- USD/TRY licks its wounds amid the recent whirlwind linked to the lira.
- Turkey to announce details of new economic measures at 1100 GMT.
- 50-DMA support remains at risk, lira could extend the correction.
USD/TRY is on a roller-coaster ride for the second consecutive day on Tuesday, as the beleaguered lira remains at the mercy of Turkish President Tayyip Erdogan’s whims and fancies.
At the time of writing, USD/TRY is losing about 6% on the day, trading around the 12.50 level, having rebounded firmly from monthly lows of 11.10 reached earlier today. Despite the sharp recovery, the pair is up nearly 50% from the levels seen in September this year.
On Monday, the lira tumbled to fresh record lows of 18.37 against the greenback, although staged a historic recovery of 25% and jumped to 13.37 after President Erdogan announced a rescue plan to protect citizens against the lira’s downfall.
The government is presenting a new financial alternative for citizens' savings to soothe their worries over exchange rates, which have reached record highs in recent days, said Erdogan.
Turkish Finance Minister Nureddin Nebati said he will announce the details of new economic measures aimed at halting further dollarization at 1100 GMT on Tuesday,
Banks will start implementing transactions of a new instrument on Tuesday, Nebati added.

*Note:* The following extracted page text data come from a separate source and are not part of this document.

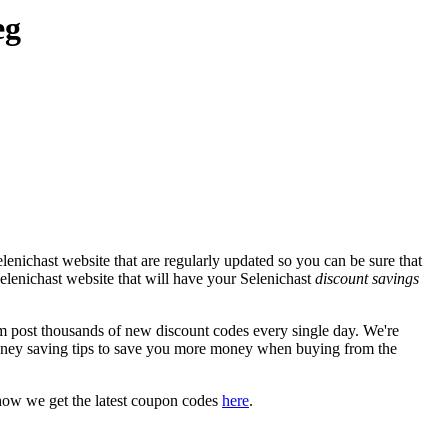
eg
enichast website that are regularly updated so you can be sure that
 Selenichast website that will have your Selenichast
discount savings
post thousands of new discount codes every single day. We're
ney saving tips to save you more money when buying from the
how we get the latest coupon codes
here
.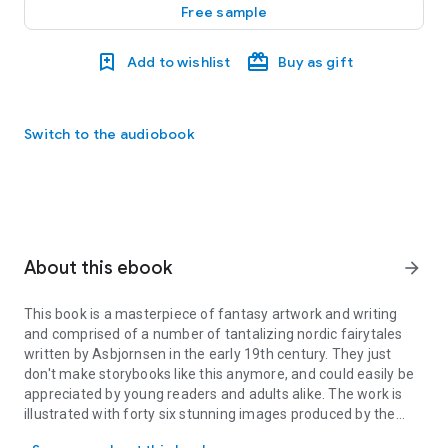
Free sample
Add to wishlist
Buy as gift
Switch to the audiobook
About this ebook
arrow_forward
This book is a masterpiece of fantasy artwork and writing
and comprised of a number of tantalizing nordic fairytales
written by Asbjornsen in the early 19th century. They just
don't make storybooks like this anymore, and could easily be
appreciated by young readers and adults alike. The work is
illustrated with forty six stunning images produced by the
This book is a masterpiece of fantasy artwork and writing and comp
brilliant Kay Nielsen, and some of his life’s best work can be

Looking at USD/TRY’s technical chart, the bulls have bounced off a dip below the critical 50-Daily Moving Average (DMA) at 11.41.
A sustained break below the latter will call for a test of the ascending 100-DMA at 10.00, which also happens to be a key psychological magnet.
The 14-day Relative Strength Index (RSI) has pierced the midline for the downside, suggesting that further correction in USD/TRY cannot be ruled out.
USD/TRY: Daily chart
On the flip side, recapturing the upward-sloping 21-DMA at 13.64 is critical for initiating a meaningful recovery towards the 14.00 round figure.
Further up, the December 15 highs at 14.84 could be back in the buyers’ radars, above which the 15.00 figure will be probed once again.